O grande número de fabricantes dividiu o “bolo” dos consumidores em fatias menores. Com potencial de volume menor os investimentos em imagem de marca foram prejudicados pela baixa lucratividade resultante deste baixo volume e pela “guerra de preço baixo”. A solução, na maioria das vezes, para trabalhar a comunicação de marca tem sido a de investir no ponto-de-venda, garantindo de um lado giro de seus produtos, o objetivo maior do varejista e do outro prejudicando a construção de imagem de marca pelo imediatismo das ações pontuais.
O poder agora está do outro lado - O varejo, por sua vez, ficou com a melhor parte desta radical mudança. De simples facilitador do processo de levar o produto ao consumidor final passou a ter o poder de decidir o que deve ser levado ao consumidor. E como deve ser levado: preço, local de exposição, destaque nas suas ações de comunicação e assim por diante.

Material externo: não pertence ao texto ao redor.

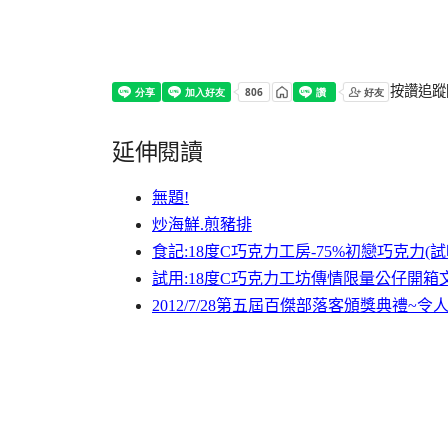
按讚追蹤
延伸閱讀
無題!
炒海鮮.煎豬排
食記:18度C巧克力工房-75%初戀巧克力(試
試用:18度C巧克力工坊傳情限量公仔開箱文~
2012/7/28第五屆百傑部落客頒獎典禮~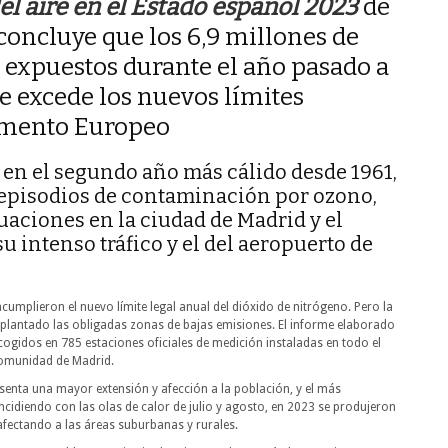
el aire en el Estado español 2023
de
concluye que los 6,9 millones de
 expuestos durante el año pasado a
 excede los nuevos límites
amento Europeo
 en el segundo año más cálido desde 1961,
episodios de contaminación por ozono,
uaciones en la ciudad de Madrid y el
u intenso tráfico y el del aeropuerto de
cumplieron el nuevo límite legal anual del dióxido de nitrógeno. Pero la
plantado las obligadas zonas de bajas emisiones. El informe elaborado
cogidos en 785 estaciones oficiales de medición instaladas en todo el
 Comunidad de Madrid.
senta una mayor extensión y afección a la población, y el más
cidiendo con las olas de calor de julio y agosto, en 2023 se produjeron
fectando a las áreas suburbanas y rurales.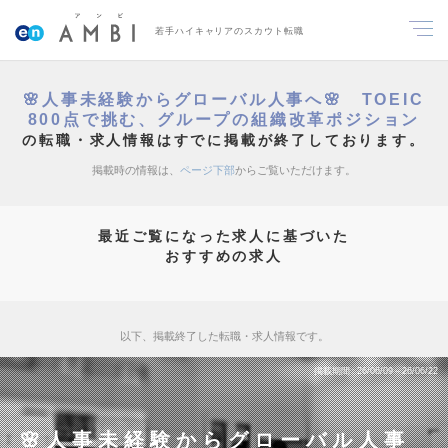
若手ハイキャリアのスカウト転職
🌸人事未経験からグローバル人事へ🌸 TOEIC
800点で挑む、グループの組織改革ポジション
の転職・求人情報はすでに掲載が終了しております。
掲載時の情報は、
ページ下部
からご覧いただけます。
最近ご覧になった求人に基づいた
おすすめの求人
以下、掲載終了した転職・求人情報です。
掲載期間
26/06/09～26/06/22
🌸人事未経験からグローバル人事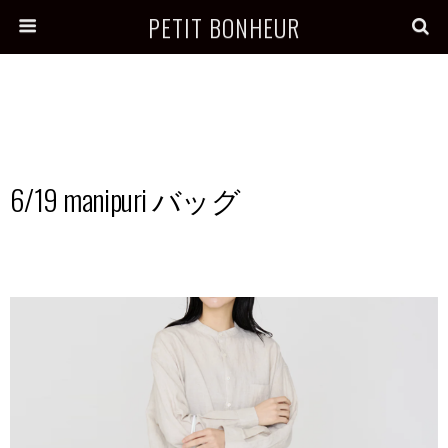
PETIT BONHEUR
6/19 manipuri バッグ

Se as decisões de compra dos clientes do varejo são tomadas no ponto-de-venda frente ao que ali está exposto, se os clientes aceitam experimentar opções do que comprar, se o número de fornecedores do varejo aumentou significativamente, se existem pelo menos três grandes marcas como opção de compra em cada da categoria de produto, por que não exercer este poder dentro desta situação? É uma situação clara e inevitável.
Agora, para o fabricante vender ao consumidor terá de passar por este poder. Terá de “pagar pedágio” para chegar ao consumidor final. E é dentro deste cenário que vamos encontrar o desenvolvimento de uma nova área de competência do marketing. O marketing através do intermediário. O Trade Marketing.
Área de atuação do Trade Marketing - O foco fundamental do Trade Marketing é unir as necessidades dos consumidores com as necessidades do varejo com a oferta de sua marca. Para tanto deverá estar focado no desenvolvimento das relações entre o fabricante e o canal de distribuição para poder chegar ao consumidor. O consumidor continuará sendo estudado e focado pelo Marketing Tradicional. O Trade Marketing deverá ter íntima ligação com o Marketing Tradicional para dar continuidade à proposta de valor do produto e vice-versa.
Para que isto ocorra as áreas de estudo do Trade Marketing deverão ser: como aplicar os 4 Ps (Produto, Preço, Promoção no sentido amplo de comunicação e Praça) na interface do varejo.
Bases para o Trade Marketing Como a base do raciocínio em relação aos intermediários, principalmente o varejo, não custa lembrar que: Varejo compra produtos pelo que rendem não pelo que ele faz para o consumidor (giro é palavra-chave).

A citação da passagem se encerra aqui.